Staunton, November 29 – The shadowy Karakalpak national movement, Alga Karakalpakstan, which is headed by Aman Sagidullayev, has sent an appeal to Vladimir Putin asking him to intervene to help the “much-suffering” Karakalpak nation gain independence from Uzbekistan.
Two things are striking about this new appeal, which has been published on the Evraziya portal (evrazia.org/article/2929). On the one hand, its authors suggest that contrary to expectations the situation in Karakalpakstan has deteriorated rather than improved since the death of Islam Karimov and the rise of his replacement by Shavkat Mirziyoyev.
And on the other, it suggests that the Karakalpaks now aspire to independence rather than as in the past exit from Uzbekistan but unity either with Kazakhstan, of which they were a part in the early years of Soviet power, or with the Russian Federation (windowoneurasia2.blogspot.com/2015/06/karakalpak-separatists-in-uzbekistan.html).
As a result of the drying up of Aral Sea which adjoins their autonomous republic now within Uzbekistan, the Karakalpaks really have suffered.
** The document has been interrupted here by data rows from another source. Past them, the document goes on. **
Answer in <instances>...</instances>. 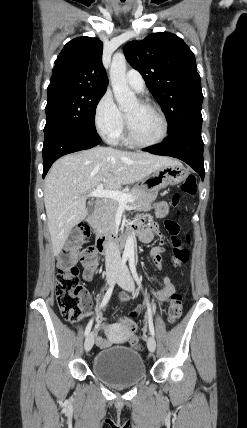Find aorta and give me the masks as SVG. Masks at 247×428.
Segmentation results:
<instances>
[{
	"instance_id": "1",
	"label": "aorta",
	"mask_w": 247,
	"mask_h": 428,
	"mask_svg": "<svg viewBox=\"0 0 247 428\" xmlns=\"http://www.w3.org/2000/svg\"><path fill=\"white\" fill-rule=\"evenodd\" d=\"M110 80L114 96L121 108H127L136 102L135 94L129 89L126 81V59L121 53L114 54L110 66ZM135 251L134 235L129 234L126 239L123 255L133 257Z\"/></svg>"
}]
</instances>
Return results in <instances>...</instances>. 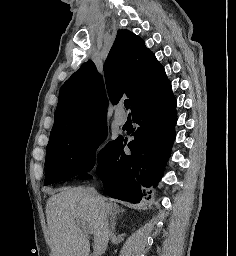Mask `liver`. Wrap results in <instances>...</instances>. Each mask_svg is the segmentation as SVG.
Wrapping results in <instances>:
<instances>
[{"label":"liver","instance_id":"1","mask_svg":"<svg viewBox=\"0 0 236 256\" xmlns=\"http://www.w3.org/2000/svg\"><path fill=\"white\" fill-rule=\"evenodd\" d=\"M58 192L46 204L52 256H90L89 240L76 226V220H83L94 234L93 256L105 254L109 240L106 224L115 206L91 194L89 188H59Z\"/></svg>","mask_w":236,"mask_h":256}]
</instances>
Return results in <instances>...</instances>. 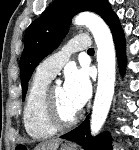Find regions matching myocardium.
<instances>
[{
    "label": "myocardium",
    "instance_id": "myocardium-1",
    "mask_svg": "<svg viewBox=\"0 0 139 150\" xmlns=\"http://www.w3.org/2000/svg\"><path fill=\"white\" fill-rule=\"evenodd\" d=\"M53 89L54 86H50L45 92L43 101V115L45 121L56 130L68 129L79 121L81 112L78 111L70 120H63L57 110Z\"/></svg>",
    "mask_w": 139,
    "mask_h": 150
}]
</instances>
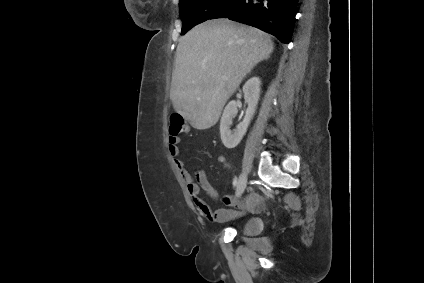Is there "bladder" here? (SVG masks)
<instances>
[{"label": "bladder", "instance_id": "bladder-1", "mask_svg": "<svg viewBox=\"0 0 424 283\" xmlns=\"http://www.w3.org/2000/svg\"><path fill=\"white\" fill-rule=\"evenodd\" d=\"M263 227L262 220L260 218H250L242 226V232L245 235H255L261 232Z\"/></svg>", "mask_w": 424, "mask_h": 283}]
</instances>
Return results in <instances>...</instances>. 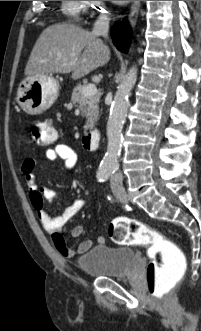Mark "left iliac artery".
Returning <instances> with one entry per match:
<instances>
[{"label": "left iliac artery", "mask_w": 201, "mask_h": 331, "mask_svg": "<svg viewBox=\"0 0 201 331\" xmlns=\"http://www.w3.org/2000/svg\"><path fill=\"white\" fill-rule=\"evenodd\" d=\"M114 173V170H104V171H101L99 174H98V179L99 181L101 182H104L108 179V177Z\"/></svg>", "instance_id": "1"}]
</instances>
They have some of the highest cancer rates in the world and some of the lowest life expectancies of any people in the post-Soviet space.
But Tashkent has maintained tight control there, and Karakalpak activism has arisen only when Moscow found it useful to put pressure on Tashkent’s rulers for their pro-Western policies (windowoneurasia2.blogspot.com/2014/03/window-on-eurasia-is-karakalpakistan.html and windowoneurasia2.blogspot.com/2014/11/window-on-eurasia-moscow-again-focusing.html).
Given that Moscow’s relations with the post-Karimov government in Uzbekistan have improved, the appearance of this declaration now raises some important questions for which there are as yet no clear answers. Is this an indication that declining repression in Uzbekistan has allowed the Karakalpaks to become more active?
Does it reflect their possible despair that Moscow is about to overlook them in its rush to have better ties with Tashkent? Or is it an indication that the Russian authorities want to keep playing in these troubled waters, to remind Tashkent that Moscow has the resources to harm Uzbekistan if it doesn’t follow Moscow’s lead?